Coordinates: Cirque, 800-454-3375; ; Alps, 800-950-2577;

Encore Binaural Headset ($128) and Headset Switcher Adapter ($150)

If you’re like me, when you’re on the phone you type with both hands and jam the phone’s handset under your chin. Result: a stiff neck. You can avoid this malady by using a headset instead of a handset. My favorite model is Plantronics’s Encore Binaural with the Headset Switcher Adapter. The headset weighs a mere 2.6 ounces and the 10-foot cord gives enough slack to move about your desk without strangling yourself.

The Headset Switcher Adapter includes a module and connectors for the phone and the PC. Adjust the microphone and earphone volumes independently, switch between the computer and the phone instantly, and mute the sound with the push of a button.
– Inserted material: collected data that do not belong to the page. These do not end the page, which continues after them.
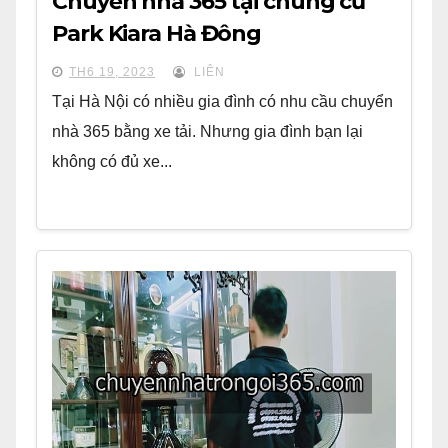
Chuyển nhà 365 tại chung cư
Park Kiara Hà Đông
TH6 19, 2023
LIÊN
Tại Hà Nội có nhiều gia đình có nhu cầu chuyển
nhà 365 bằng xe tải. Nhưng gia đình bạn lại
không có đủ xe...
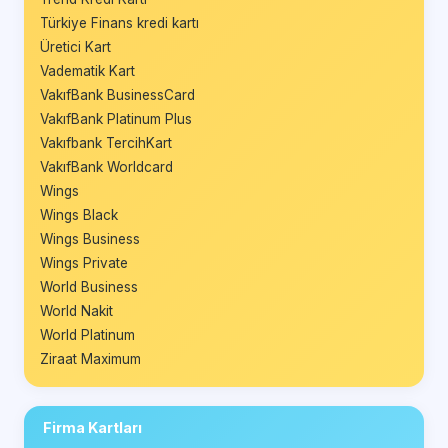
Türkiye Finans kredi kartı
Üretici Kart
Vadematik Kart
VakıfBank BusinessCard
VakıfBank Platinum Plus
Vakıfbank TercihKart
VakıfBank Worldcard
Wings
Wings Black
Wings Business
Wings Private
World Business
World Nakit
World Platinum
Ziraat Maximum
Firma Kartları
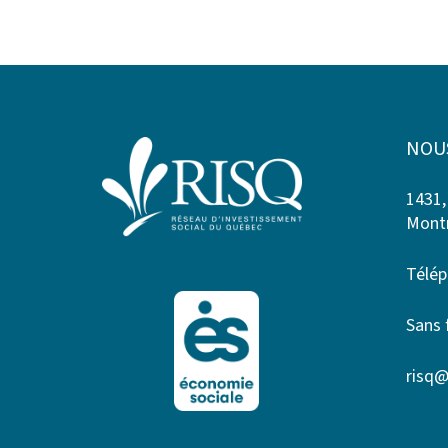
NOU
1431,
Montr
Télép
Sans 
risq@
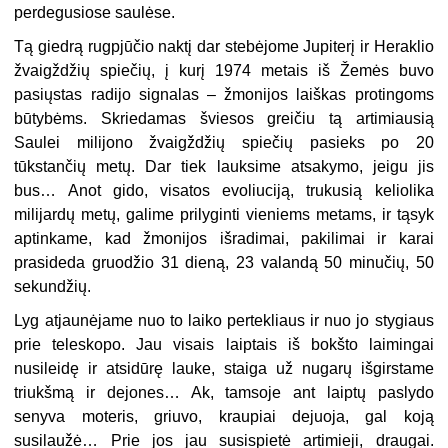
perdegusiose saulėse.
Tą giedrą rugpjūčio naktį dar stebėjome Jupiterį ir Heraklio
žvaigždžių spiečių, į kurį 1974 metais iš Žemės buvo
pasiųstas radijo signalas – žmonijos laiškas protingoms
būtybėms. Skriedamas šviesos greičiu tą artimiausią
Saulei milijono žvaigždžių spiečių pasieks po 20
tūkstančių metų. Dar tiek lauksime atsakymo, jeigu jis
bus… Anot gido, visatos evoliuciją, trukusią keliolika
milijardų metų, galime prilyginti vieniems metams, ir tąsyk
aptinkame, kad žmonijos išradimai, pakilimai ir karai
prasideda gruodžio 31 dieną, 23 valandą 50 minučių, 50
sekundžių.
Lyg atjaunėjame nuo to laiko pertekliaus ir nuo jo stygiaus
prie teleskopo. Jau visais laiptais iš bokšto laimingai
nusileidę ir atsidūrę lauke, staiga už nugarų išgirstame
triukšmą ir dejones… Ak, tamsoje ant laiptų paslydo
senyva moteris, griuvo, kraupiai dejuoja, gal koją
susilaužė… Prie jos jau susispietė artimieji, draugai.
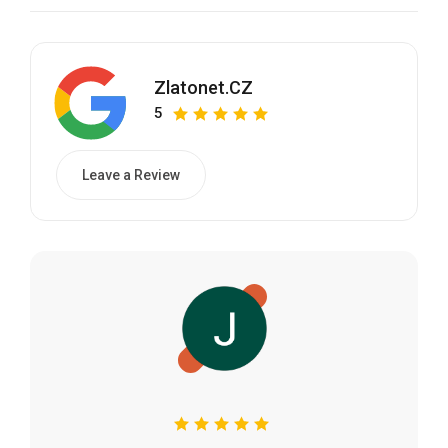
Zlatonet.CZ
5
Leave a Review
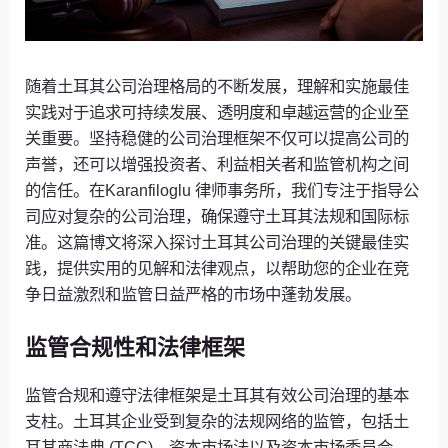
随着土耳其公司治理格局的不断发展，理解和实施最佳
实践对于追求可持续发展、透明度和卓越运营的企业至
关重要。坚持稳健的公司治理框架不仅可以提高公司的
声誉，还可以增强投资者、利益相关者和监管机构之间
的信任。在Karanfiloglu 律师事务所，我们专注于指导公
司应对复杂的公司治理，确保遵守土耳其法规和国际标
准。这篇博文将深入探讨土耳其公司治理的关键最佳实
践，提供实用的见解和法律观点，以帮助您的企业在竞
争日益激烈和监管日益严格的市场中蓬勃发展。
监管合规性和法律框架
监管合规和遵守法律框架是土耳其有效公司治理的基本
支柱。土耳其企业受到复杂的法规网络的监管，包括土
耳其商法典 (TCC)、资本市场法以及资本市场委员会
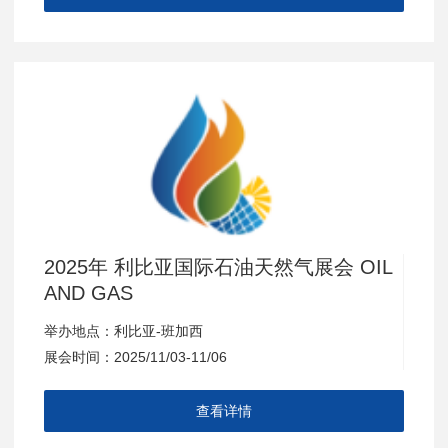
2025年 利比亚国际石油天然气展会 OIL
AND GAS
举办地点：利比亚-班加西
展会时间：2025/11/03-11/06
查看详情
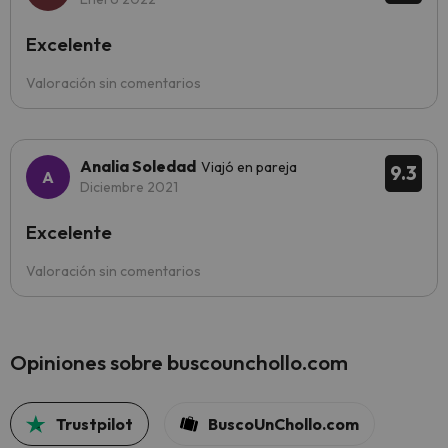
Excelente
Valoración sin comentarios
Analia Soledad
Viajó en pareja
9.3
Diciembre 2021
Excelente
Valoración sin comentarios
Opiniones sobre buscounchollo.com
Trustpilot
BuscoUnChollo.com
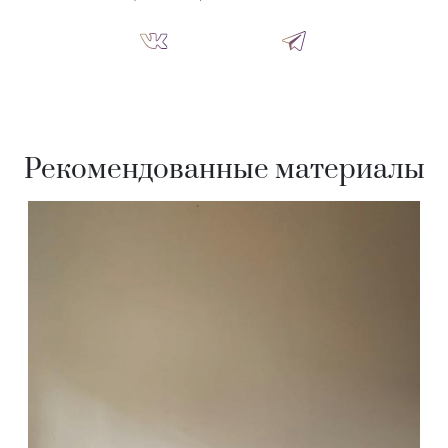
Рекомендованные материалы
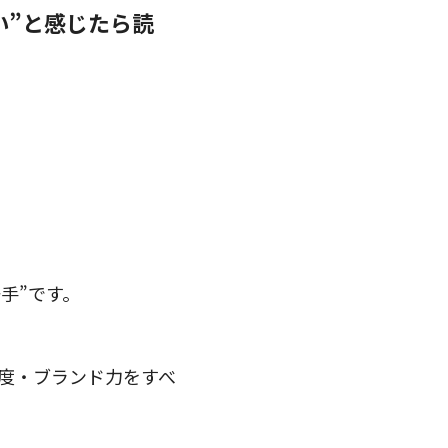
い”と感じたら読
手”です。
由度・ブランド力をすべ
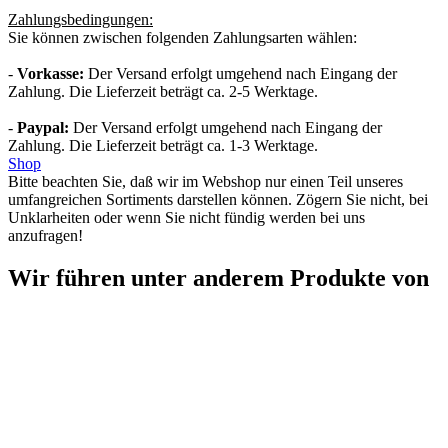
Zahlungsbedingungen:
Sie können zwischen folgenden Zahlungsarten wählen:
-
Vorkasse:
Der Versand erfolgt umgehend nach Eingang der
Zahlung. Die Lieferzeit beträgt ca. 2-5 Werktage.
-
Paypal:
Der Versand erfolgt umgehend nach Eingang der
Zahlung. Die Lieferzeit beträgt ca. 1-3 Werktage.
Shop
Bitte beachten Sie, daß wir im Webshop nur einen Teil unseres
umfangreichen Sortiments darstellen können. Zögern Sie nicht, bei
Unklarheiten oder wenn Sie nicht fündig werden bei uns
anzufragen!
Wir führen unter anderem Produkte von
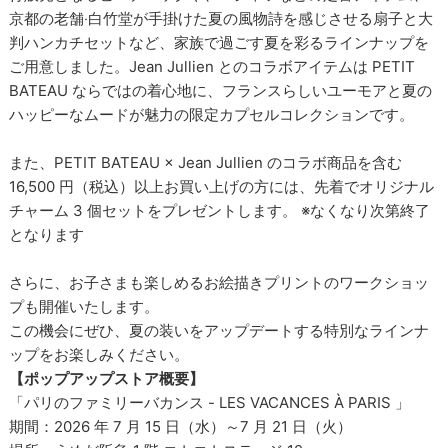
京都の⽼舗‧⽩⽵堂が手掛けた夏の風物詩を感じさせる扇子と大
判ハンカチセットなど、家族で過ごす夏を彩るラインナップを
ご用意しました。Jean Jullien とのコラボアイテムは PETIT
BATEAU ならではの着心地に、フランスらしいユーモアと夏の
ハッピーなムードが魅力の限定カプセルコレクションです。
また、PETIT BATEAU × Jean Jullien のコラボ商品を含む
16,500 円（税込）以上お買い上げの方には、先着でオリジナル
チャーム 3 個セットをプレゼントします。 ※なくなり次第終了
となります
さらに、お子さまも楽しめるお絵描きプリントのワークショッ
プも開催いたします。
この機会にぜひ、夏の装いをアップデートする特別なラインナ
ップをお楽しみください。
【ポップアップストア概要】
「パリのファミリーバカンス - LES VACANCES À PARIS 」
期間：2026 年 7 月 15 日（水）～7 月 21 日（⽕）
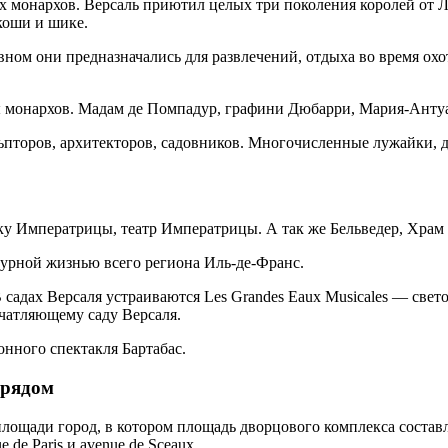
х монархов. Версаль приютил целых три поколения королей от 
коши и шике.
ном они предназначались для развлечений, отдыха во время охо
онархов. Мадам де Помпадур, графини Дюбарри, Мария-Антуане
льпторов, архитекторов, садовников. Многочисленные лужайки,
.
ку Императрицы, театр Императрицы. А так же Бельведер, Храм 
ьтурной жизнью всего региона Иль-де-Франс.
В садах Версаля устраиваются Les Grandes Eaux Musicales — свет
чатляющему саду Версаля.
нного спектакля Бартабас.
 рядом
лощади город, в котором площадь дворцового комплекса составл
 de Paris и avenue de Sceaux.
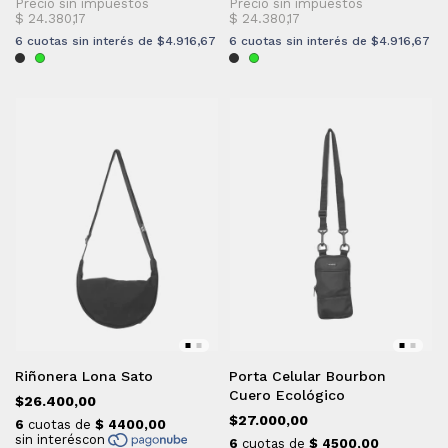
6
cuotas sin interés de
$4.916,67
6
cuotas sin interés de
$4.916,67
Riñonera Lona Sato
Porta Celular Bourbon
Cuero Ecológico
$26.400,00
$27.000,00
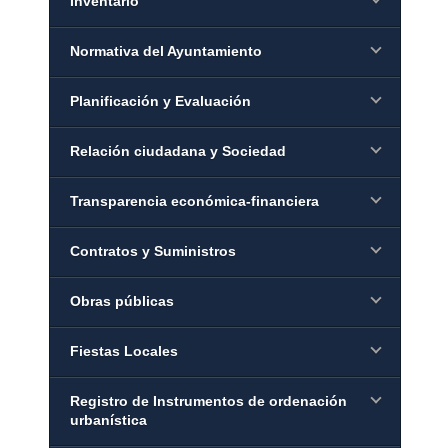
Inventario
Normativa del Ayuntamiento
Planificación y Evaluación
Relación ciudadana y Sociedad
Transparencia económica-financiera
Contratos y Suministros
Obras públicas
Fiestas Locales
Registro de Instrumentos de ordenación
urbanística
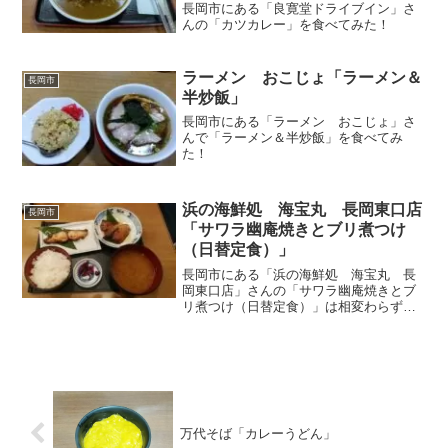
長岡市にある「良寛堂ドライブイン」さ
んの「カツカレー」を食べてみた！
ラーメン おこじょ「ラーメン＆
長岡市
半炒飯」
長岡市にある「ラーメン おこじょ」さ
んで「ラーメン＆半炒飯」を食べてみ
た！
浜の海鮮処 海宝丸 長岡東口店
長岡市
「サワラ幽庵焼きとブリ煮つけ
（日替定食）」
長岡市にある「浜の海鮮処 海宝丸 長
岡東口店」さんの「サワラ幽庵焼きとブ
リ煮つけ（日替定食）」は相変わらず美
味しさと破格の安さ
万代そば「カレーうどん」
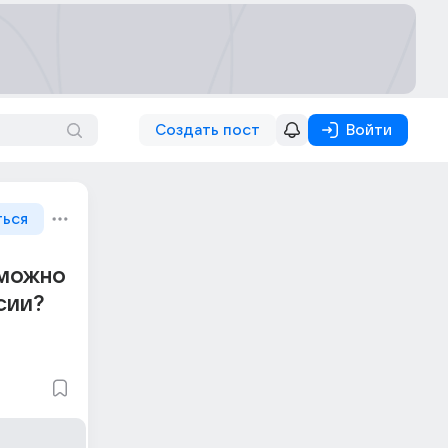
Создать пост
Войти
ться
 можно
сии?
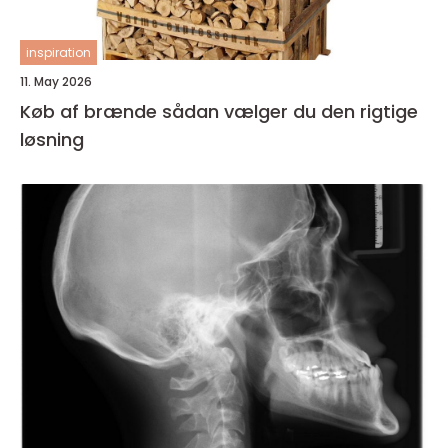
inspiration
11. May 2026
Køb af brænde sådan vælger du den rigtige
løsning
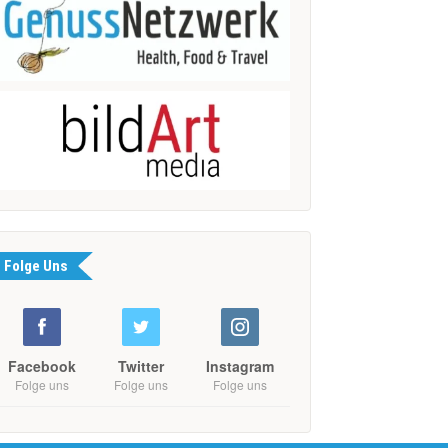
Folge Uns
Facebook
Twitter
Instagram
Folge uns
Folge uns
Folge uns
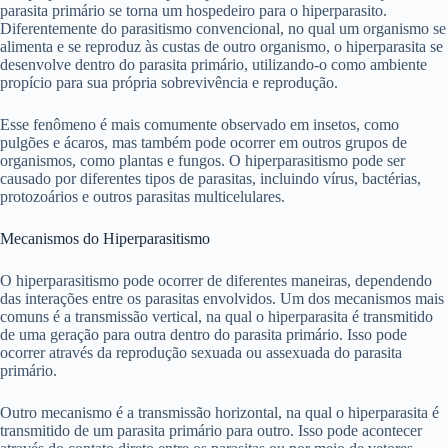
parasita primário se torna um hospedeiro para o hiperparasito.
Diferentemente do parasitismo convencional, no qual um organismo se
alimenta e se reproduz às custas de outro organismo, o hiperparasita se
desenvolve dentro do parasita primário, utilizando-o como ambiente
propício para sua própria sobrevivência e reprodução.
Esse fenômeno é mais comumente observado em insetos, como
pulgões e ácaros, mas também pode ocorrer em outros grupos de
organismos, como plantas e fungos. O hiperparasitismo pode ser
causado por diferentes tipos de parasitas, incluindo vírus, bactérias,
protozoários e outros parasitas multicelulares.
Mecanismos do Hiperparasitismo
O hiperparasitismo pode ocorrer de diferentes maneiras, dependendo
das interações entre os parasitas envolvidos. Um dos mecanismos mais
comuns é a transmissão vertical, na qual o hiperparasita é transmitido
de uma geração para outra dentro do parasita primário. Isso pode
ocorrer através da reprodução sexuada ou assexuada do parasita
primário.
Outro mecanismo é a transmissão horizontal, na qual o hiperparasita é
transmitido de um parasita primário para outro. Isso pode acontecer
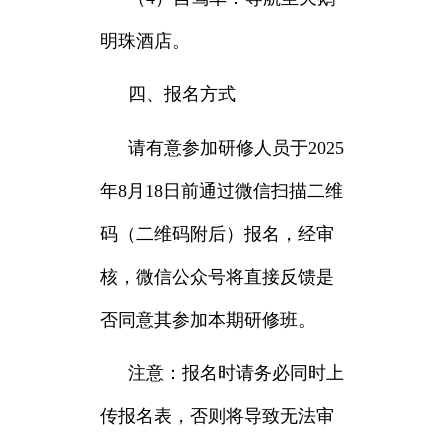
明珠酒店。
四、报名方式
请有意参加研修人员于2025
年8月18日前通过微信扫描二维
码（二维码附后）报名，经审
核，微信公众号将直接反馈是
否同意其参加本期研修班。
注意：报名时请务必同时上
传报名表，否则将导致无法审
In my experience, though, about half the people who buy phone headsets use them for about four days and then abandon them as the gizmo du jour.


Coordinates: Plantronics, 800-544-4660;

Blackhawk Joystick ($35)

A couple of hours playing Quake will not only blow off steam, it can also inflict real pain if you’re using a keyboard for all that blasting.

A joystick will save your wrists. Advanced Gravis’s Blackhawk has a pistol grip and a heavy base for stability. The throttle delivers a smooth response that’s easy to get used to. Now all you’ve got to do is hide it from the boss.


Coordinates: Advanced Gravis, 800-257-0061;

Sidebar: Assume the (Typing) Position

While there is abundant scientific evidence that computers cause RSI, much of the problem also results from how you use the keyboard. Most important is the angle of the keyboard and its position to the rest of your body. How do you assume the ergonomically correct typing position? Use these head-to-toe tips, which are based on data compiled by Prof. Alan Hedge of Cornell University’s Department of Design and Environmental Analysis.

Coordinates: Alan Hedge,



Keep your eyes level with the top of the computer monitor’s screen. Don’t slip into the crane position, with your head and neck leaning forward.



Avoid the Yuppie Hunch. Relax your shoulders but don’t let them slump toward the keyboard.


Lean backward slightly, taking advantage of the chair’s lumbar support. This relieves stress on your lower back.



Your forearms should remain in a loose, comfortable position. Keep your elbows close to your sides, angled at about 90 degrees.



Avoid putting pressure on your wrists. Rest the palms of your hands on a firm foam pad that’s level with the keyboard.


The ideal position is a slight negative tilt of the keyboard toward your desk. This keeps your wrists straight.


Knees and Feet

You don’t have to lock your knees into a perfect 90-degree angle to achieve the ideal posture, but it helps. Keep your feet flat on the floor.